US 11,869,666 B2
Computer system for crisis state detection and intervention
Kristen M. Heimerl, Minnetonka, MN (US)
Assigned to Kristen M. Heimerl, Minnetonka, MN (US)
Filed by Kristen M. Heimerl, Minnetonka, MN (US)
Filed on Jan. 4, 2021, as Appl. No. 17/141,019.
Claims priority of provisional application 63/054,230, filed on Jul. 20, 2020.
Claims priority of provisional application 62/959,858, filed on Jan. 10, 2020.
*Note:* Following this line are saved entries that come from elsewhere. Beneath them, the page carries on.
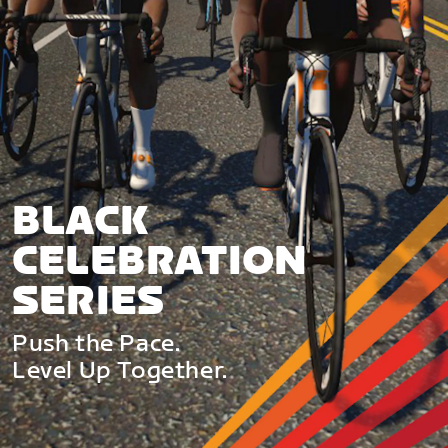
BLACK
CELEBRATION
SERIES
Push the Pace.
Level Up Together.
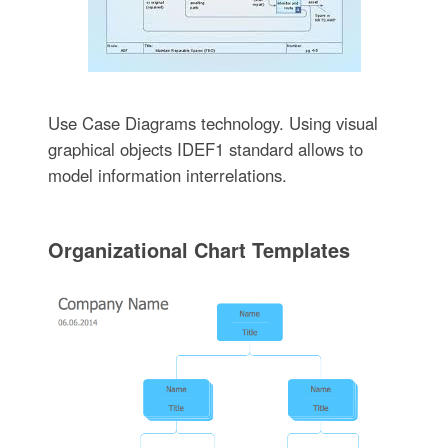
Use Case Diagrams technology. Using visual
graphical objects IDEF1 standard allows to
model information interrelations.
Organizational Chart Templates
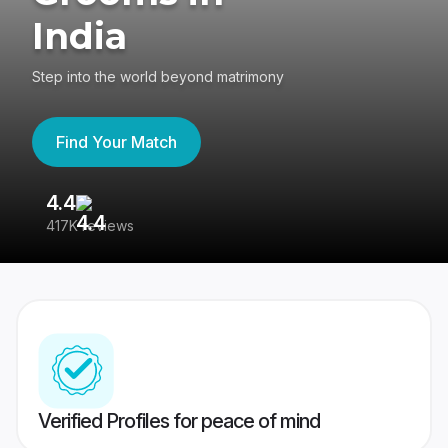
India
Step into the world beyond matrimony
Find Your Match
4.4
3
417K reviews
Re
Verified Profiles for peace of mind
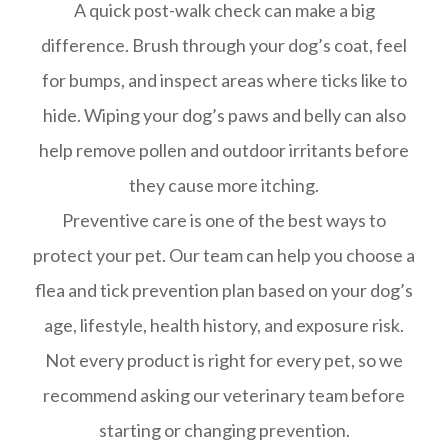
A quick post-walk check can make a big
difference. Brush through your dog’s coat, feel
for bumps, and inspect areas where ticks like to
hide. Wiping your dog’s paws and belly can also
help remove pollen and outdoor irritants before
they cause more itching.
Preventive care is one of the best ways to
protect your pet. Our team can help you choose a
flea and tick prevention plan based on your dog’s
age, lifestyle, health history, and exposure risk.
Not every product is right for every pet, so we
recommend asking our veterinary team before
starting or changing prevention.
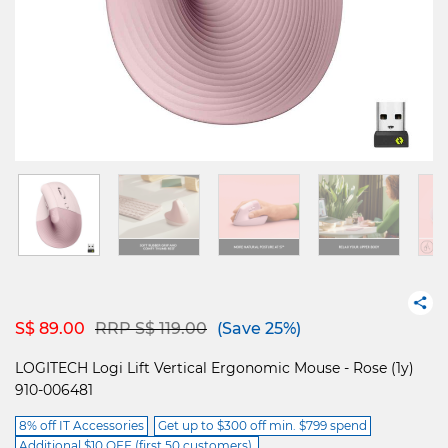
Price reduced from
to
S$ 89.00
RRP S$ 119.00
(Save 25%)
LOGITECH Logi Lift Vertical Ergonomic Mouse - Rose (1y)
910-006481
8% off IT Accessories
Get up to $300 off min. $799 spend
Additional $10 OFF (first 50 customers).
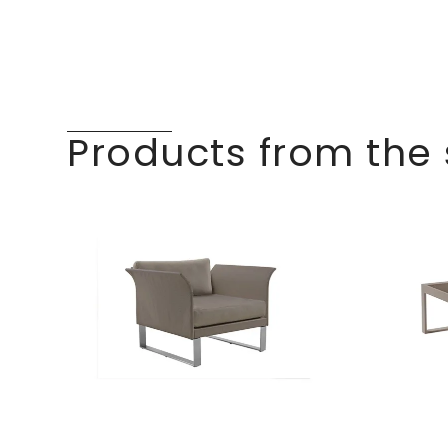
Products from the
Prior Publication US 2021/0217533 A1, Jul. 15, 2021
Int. Cl. G16H 50/30 (2018.01); H04M 1/72421 (2021.01); A61B 5/00 (2006.01); G16H 40/67 (2018.01); A61B 5/01 (2006.01); A61B 5/024 (2006.01); A61B 5/026 (2006.01); A61B 5/08 (2006.01); A61B 5/11 (2006.01); A61B 5/117 (2016.01); A61B 5/145 (2006.01); G06Q 50/26 (2012.01); A61B 5/16 (2006.01); G16H 20/70 (2018.01); G16H 50/20 (2018.01); G16Y 10/60 (2020.01); H04M 1/27453 (2020.01)
CPC G16H 50/30 (2018.01) [A61B 5/0004 (2013.01); A61B 5/0022 (2013.01); A61B 5/01 (2013.01); A61B 5/024 (2013.01); A61B 5/026 (2013.01); A61B 5/08 (2013.01); A61B 5/11 (2013.01); A61B 5/117 (2013.01); A61B 5/14517 (2013.01); A61B 5/165 (2013.01); A61B 5/7264 (2013.01); A61B 5/742 (2013.01); A61B 5/7405 (2013.01); G06Q 50/265 (2013.01); G16H 20/70 (2018.01); G16H 40/67 (2018.01); G16H 50/20 (2018.01); G16Y 10/60 (2020.01); H04M 1/72421 (2021.01); H04M 1/27453 (2020.01)] 20 Claims
OG exemplary drawing
 
1. A system for crisis state detection and intervention of a user, the system comprising:
a computing device having:
one or more biometric sensors configured to detect biometric conditions of the user;
a transceiver configured to automatically transmit the biometric conditions in real-time; and
a computing system having one or more processors, the computing system configured to:
train one or more machine learning models that are configured to be used to determine different physiological states of the user, wherein the one or more machine learning models are trained based at least in part on (i) user-inputted evaluation information that includes initial threshold indicators for the different physiological states of the user and (ii) historical biometric conditions of the user, wherein the training comprises determining threshold indicators for each of the different physiological states of the user, the threshold indicators being unique to the user, wherein the different states comprise a crisis state and a normal state;
store the trained models in a data store in association with the user;
continuously receive, from the transceiver, the biometric conditions of the user;
retrieve, from the data store, at least one of the trained models;
identify, based on providing the biometric conditions of the user as input to the retrieved at least one model, a current physiological state of the user, the current physiological state being at least one of the crisis state and the normal state that is unique to the user;
generate, based on a determination that the current physiological state of the user is the crisis state, intervention instructions that are configured to be automatically executed by the computing device to produce an action on the computing device that is configured to lower the user from the crisis state to the normal state that is unique to the user;
transmit, to the computing device, the intervention instructions, wherein in response to receiving the intervention instructions and without user permission or input at the time of receiving the intervention instructions, the computing device is configured to automatically perform the intervention instructions on the computing device and the computing system is configured to continuously receive the biometric conditions of the user as the intervention instructions are executed, wherein the biometric conditions received during execution of the intervention instructions comprise intervention biometrics indicating responses of the user to the execution of the intervention instructions; and
iteratively train the models associated with the user based on the intervention biometrics, wherein the iterative training comprises: (i) periodically measuring and determining operating state parameters of the user, (ii) updating correlations between the different physiological states of the user and the measured and determined operating state parameters of the user, and (iii) calibrating the models based on the updated correlations.